According to a recent speech by Chair White, one of the key decision points in nearly every enforcement action is who will be charged as a defendant. She disputed the notion that the SEC fails to charge individuals enough, since a recent internal analysis by the SEC staff showed that individuals were charged in 83% of SEC actions since the 2011 fiscal year. 

She indicated that one new approach will be to start using Section 20(b) of the Exchange Act, which imposes primary liability on a person who does anything “by means of any other person” that would be unlawful for that person to do on his or her own. It could be used to reach those who have participated in disseminating false or misleading information, but who were not the “makers” of the statement. The SEC views the provision as being more potent, given that it is a form of primary rather than secondary liability, and may be available whenever aiding or abetting or controlling person theories are not because there is no underlying violation by someone else.

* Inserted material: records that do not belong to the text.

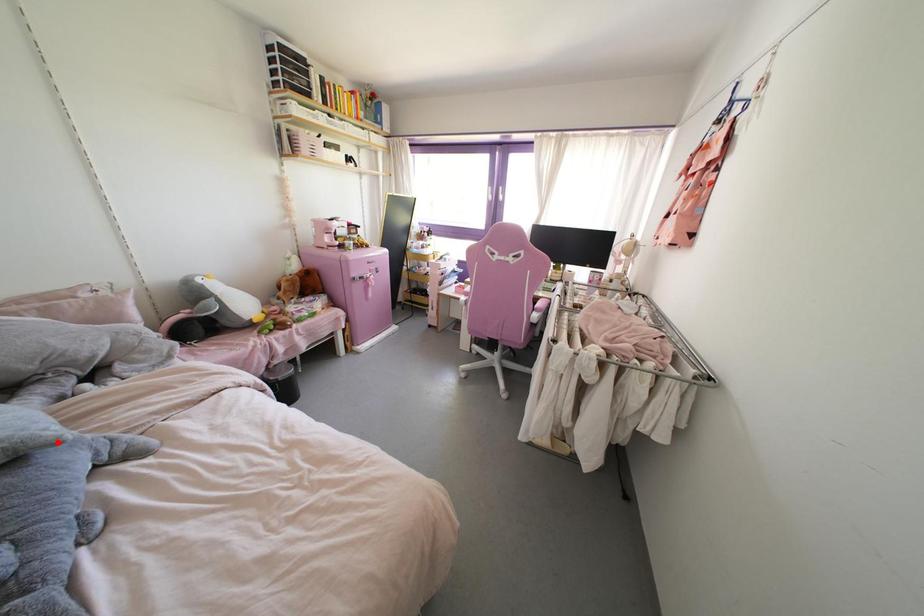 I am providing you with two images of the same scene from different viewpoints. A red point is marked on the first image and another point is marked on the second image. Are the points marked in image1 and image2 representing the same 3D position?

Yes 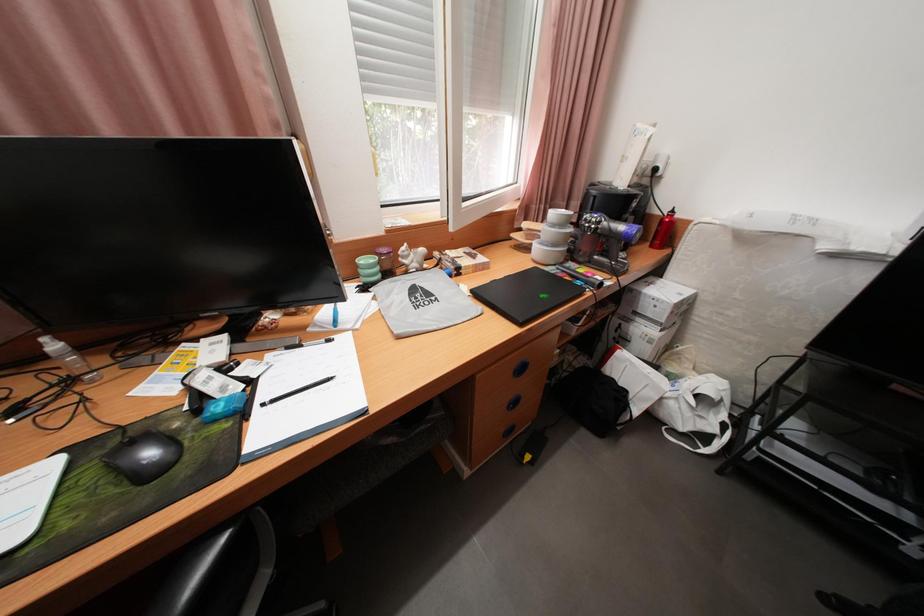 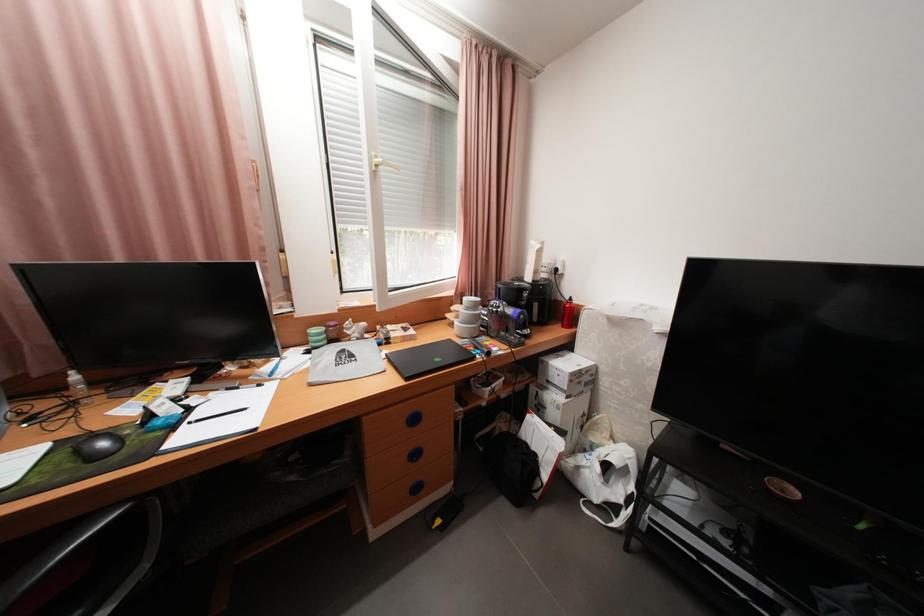 Which direction would the cameraman need to move to produce the second image?

The cameraman walked toward right, backward. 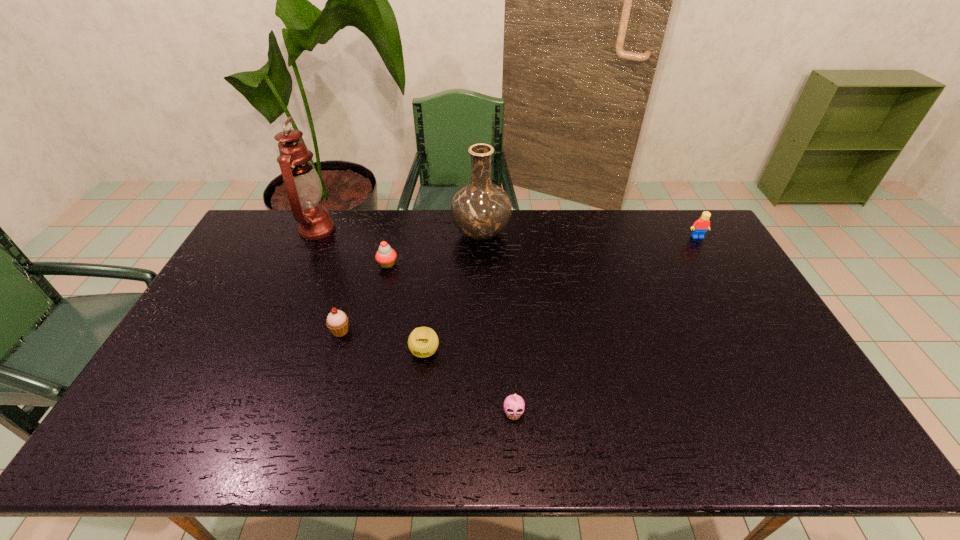 You are a GUI agent. You are given a task and a screenshot of the screen. Output one action in this format:
    pyautogui.click(x=<x>, y=<y>)
    Task: Click on the fourth object from right to left
    
    Given the screenshot: What is the action you would take?
    pyautogui.click(x=423, y=342)

Where is `the second nearest object`? the second nearest object is located at coordinates (423, 342).

Locate an element on the screen. Image resolution: width=960 pixels, height=540 pixels. vacant space located on the front of the oil lamp is located at coordinates (271, 333).

The image size is (960, 540). I want to click on free space located 0.110m on the right of the sixth shortest object, so click(540, 234).

Find the location of a particular element. vacant area situated on the face of the rightmost object is located at coordinates (709, 258).

At what (x,y) coordinates should I click in order to perform the action: click on free space located 0.290m on the front of the second cupcake from right to left. Please return your answer as a coordinate pair (x, y). This screenshot has width=960, height=540. Looking at the image, I should click on (370, 340).

Identify the location of vacant position located on the front of the second nearest cupcake. (324, 384).

The height and width of the screenshot is (540, 960). What are the coordinates of `vacant space situated on the face of the nearest cupcake` in the screenshot? It's located at (516, 443).

You are a GUI agent. You are given a task and a screenshot of the screen. Output one action in this format:
    pyautogui.click(x=<x>, y=<y>)
    Task: Click on the free space located on the logo side of the softball
    
    Given the screenshot: What is the action you would take?
    (420, 396)

Where is `oil lamp that is at the far edge`? This screenshot has width=960, height=540. oil lamp that is at the far edge is located at coordinates (304, 189). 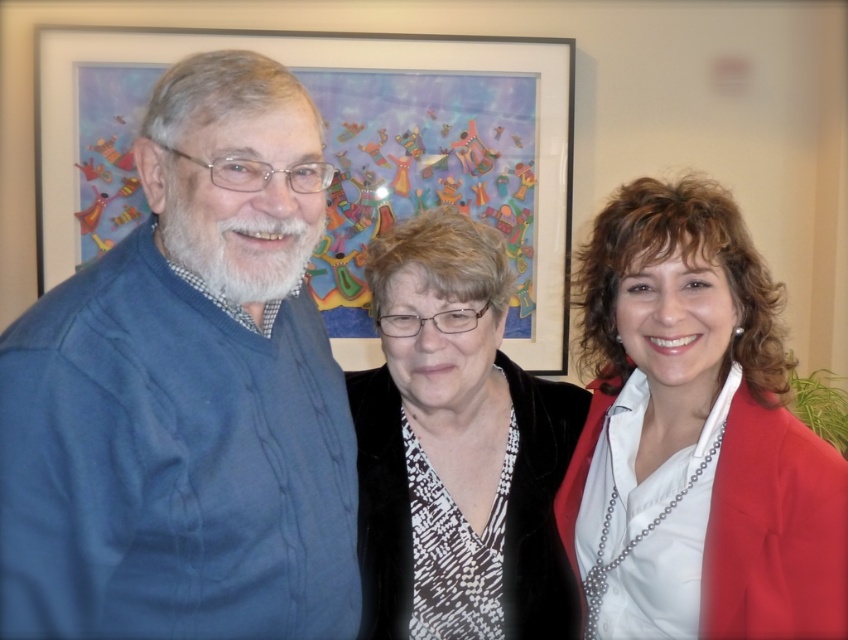 Question: Which of the following is the closest to the observer?

Choices:
 (A) (238, 504)
 (B) (193, 29)

Answer: (A)

Question: Which point is closer to the camera taking this photo?

Choices:
 (A) (501, 381)
 (B) (551, 234)

Answer: (A)

Question: Is corduroy sweater at left further to camera compared to wooden picture frame at upper center?

Choices:
 (A) no
 (B) yes

Answer: (A)

Question: Is corduroy sweater at left to the left of velvet black jacket at center from the viewer's perspective?

Choices:
 (A) yes
 (B) no

Answer: (A)

Question: Is wooden picture frame at upper center thinner than velvet black jacket at center?

Choices:
 (A) no
 (B) yes

Answer: (A)

Question: Which object is positioned closest to the wooden picture frame at upper center?

Choices:
 (A) corduroy sweater at left
 (B) white glossy shirt at center
 (C) velvet black jacket at center

Answer: (C) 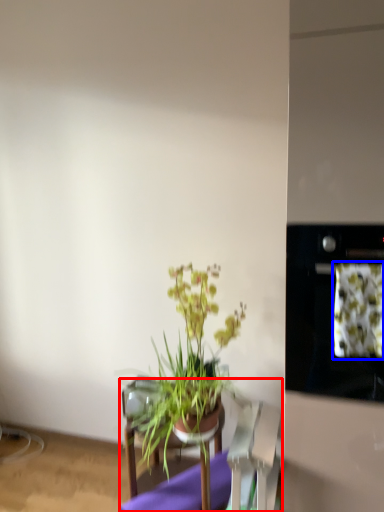 Question: Which object is closer to the camera taking this photo, furniture (highlighted by a red box) or flower (highlighted by a blue box)?

Choices:
 (A) furniture
 (B) flower

Answer: (B) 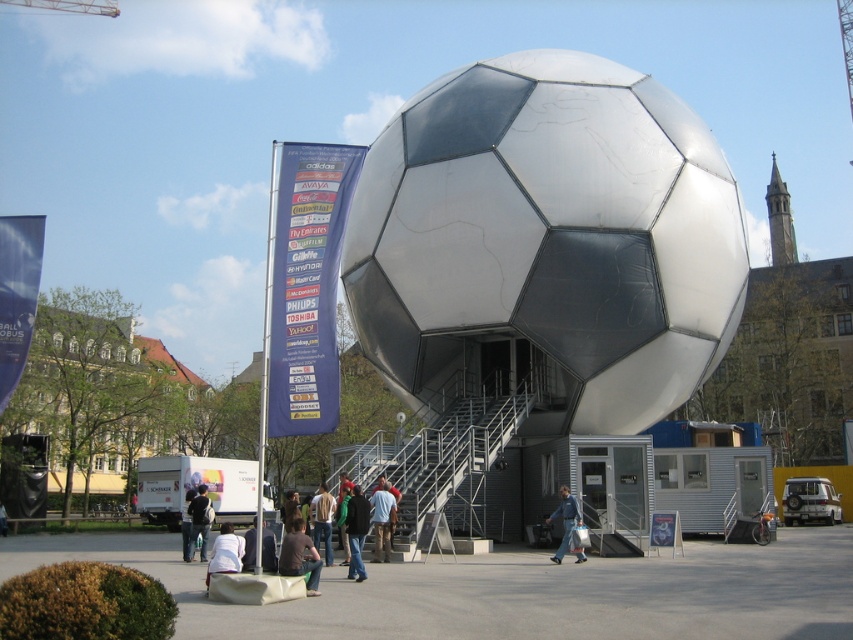 You are standing at the entrance of the small gray building attached to the large spherical structure. You want to place a new bench exactly at the 2D coordinate point mentioned for the denim jacket at lower center. What are the coordinates where you should place the bench?

The coordinates for the denim jacket at lower center are at point (566, 520), so the bench should be placed at those coordinates.

You are a security guard at the plaza and need to place a denim jacket at lower center and a dark blue backpack at center in a storage locker. The locker has a width of 30 cm. Which item can fit inside the locker based on their widths?

The denim jacket at lower center has a lesser width compared to the dark blue backpack at center. Since the locker is 30 cm wide, the denim jacket at lower center can fit inside the locker, but the dark blue backpack at center may be too wide to fit.

You are standing at the entrance of the sphere structure and see the point marked at coordinates (566, 520). What object is located at that point?

The point at coordinates (566, 520) corresponds to the denim jacket at lower center. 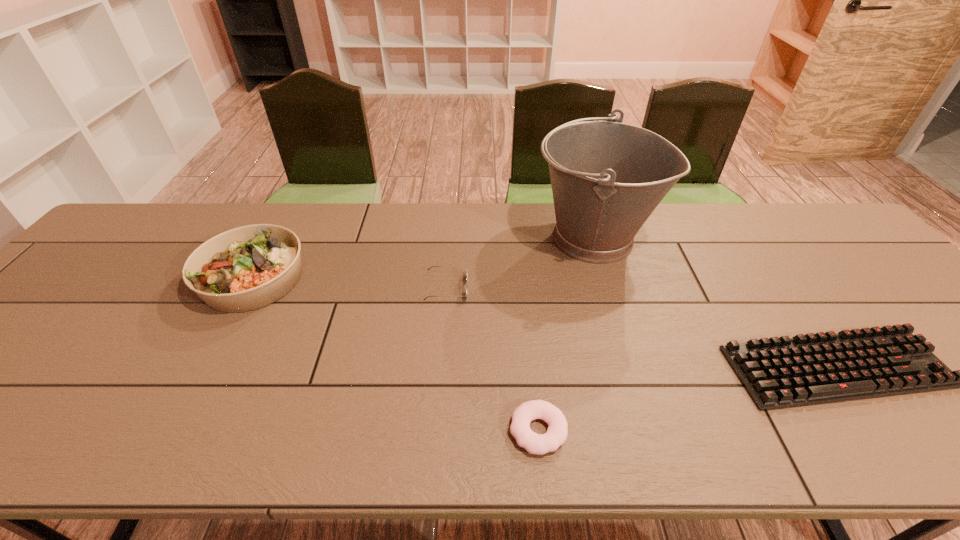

Commissioner Kara Stein echoed the theme of focusing on individuals, and singled out lawyers as gatekeepers, in her speech. She wondered why lawyers are “one gatekeeper that [is] often absent” from the enforcement cases reviewed by the Commissioners, and questioned whether the SEC is “treating lawyers differently from other gatekeepers, such as accountants.” One of her recommendations is to consider new forms of attestations (“nothing focuses the mind like signing your name”), including one for lawyers on the accuracy of issuer disclosures.  

Interestingly, the SEC just settled an action against the former chief risk officer and a partner at Deloitte, who acted as an advisory partner on an audit engagement for a casino gaming issuer. During the audit period, he sought and received casino markers from a casino of the issuer, which the SEC viewed to be prohibited “loans” under Regulation S-X that caused violations of auditor independence. He used the markers as gaming chips drawn against a line of credit at the casino that exceeded $100,000. Deloitte was not aware of his activities. As a result of his actions, he caused the firm to violate PCAOB and SEC rules, and also caused the issuer to violate the Exchange Act.